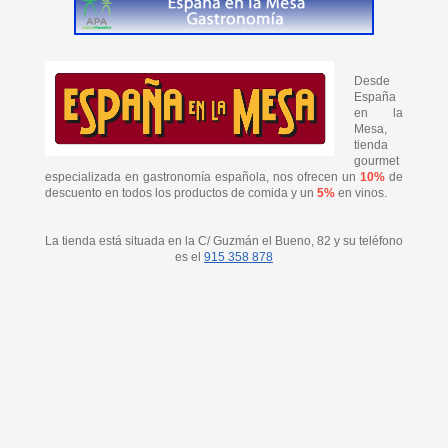
Desde
España
en la
Mesa,
tienda
gourmet
especializada en gastronomía española, nos ofrecen un
10%
de
descuento en todos los productos de comida y un
5%
en vinos.
La tienda está situada en la C/ Guzmán el Bueno, 82 y su teléfono
es el
915 358 878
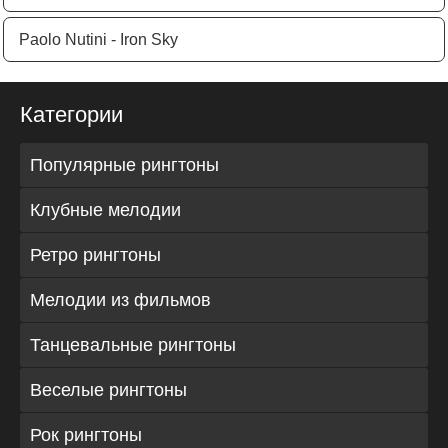
Paolo Nutini - Iron Sky
Категории
Популярные рингтоны
Клубные мелодии
Ретро рингтоны
Мелодии из фильмов
Танцевальные рингтоны
Веселые рингтоны
Рок рингтоны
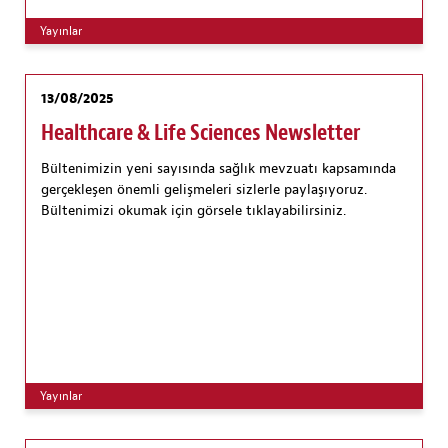
Yayınlar
13/08/2025
Healthcare & Life Sciences Newsletter
Bültenimizin yeni sayısında sağlık mevzuatı kapsamında
gerçekleşen önemli gelişmeleri sizlerle paylaşıyoruz.
Bültenimizi okumak için görsele tıklayabilirsiniz.
Yayınlar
####
WHAT THE EXERCISE ASKS: An exact copy of the lines from the line containing "Веселые рингтоны" through the final line of the listing, without pictures, is the expected result.

FINISHED TASK:
Веселые рингтоны
Рок рингтоны
Yayınlar
13/08/2025
Healthcare & Life Sciences Newsletter
Bültenimizin yeni sayısında sağlık mevzuatı kapsamında
gerçekleşen önemli gelişmeleri sizlerle paylaşıyoruz.
Bültenimizi okumak için görsele tıklayabilirsiniz.
Yayınlar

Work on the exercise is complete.